- TASK
Work through the listing below, copying each line that carries the word "Apulien".

- MATERIAL SHOWN
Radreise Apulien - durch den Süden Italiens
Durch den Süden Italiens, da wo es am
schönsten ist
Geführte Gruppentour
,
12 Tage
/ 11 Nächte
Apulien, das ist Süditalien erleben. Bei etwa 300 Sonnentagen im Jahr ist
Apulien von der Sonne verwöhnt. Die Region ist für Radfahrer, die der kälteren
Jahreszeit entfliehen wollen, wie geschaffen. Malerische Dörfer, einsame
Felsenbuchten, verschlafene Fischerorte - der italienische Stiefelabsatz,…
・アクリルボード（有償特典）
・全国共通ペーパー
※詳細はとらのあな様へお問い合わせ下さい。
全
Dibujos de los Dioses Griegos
...
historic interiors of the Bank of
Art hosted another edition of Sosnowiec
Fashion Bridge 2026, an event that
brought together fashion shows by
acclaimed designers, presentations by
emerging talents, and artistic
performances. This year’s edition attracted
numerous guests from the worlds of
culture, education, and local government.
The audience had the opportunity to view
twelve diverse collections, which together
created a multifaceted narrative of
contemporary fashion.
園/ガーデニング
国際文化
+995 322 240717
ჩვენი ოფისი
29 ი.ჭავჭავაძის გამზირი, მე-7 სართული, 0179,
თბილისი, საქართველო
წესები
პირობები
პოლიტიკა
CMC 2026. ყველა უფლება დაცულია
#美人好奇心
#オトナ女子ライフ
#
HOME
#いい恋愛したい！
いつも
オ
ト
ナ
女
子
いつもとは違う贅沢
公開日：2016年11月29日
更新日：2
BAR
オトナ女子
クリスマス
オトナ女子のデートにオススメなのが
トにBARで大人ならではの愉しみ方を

- SOLUTION FOR THIS TASK
Radreise Apulien - durch den Süden Italiens
Apulien, das ist Süditalien erleben. Bei etwa 300 Sonnentagen im Jahr ist
Apulien von der Sonne verwöhnt. Die Region ist für Radfahrer, die der kälteren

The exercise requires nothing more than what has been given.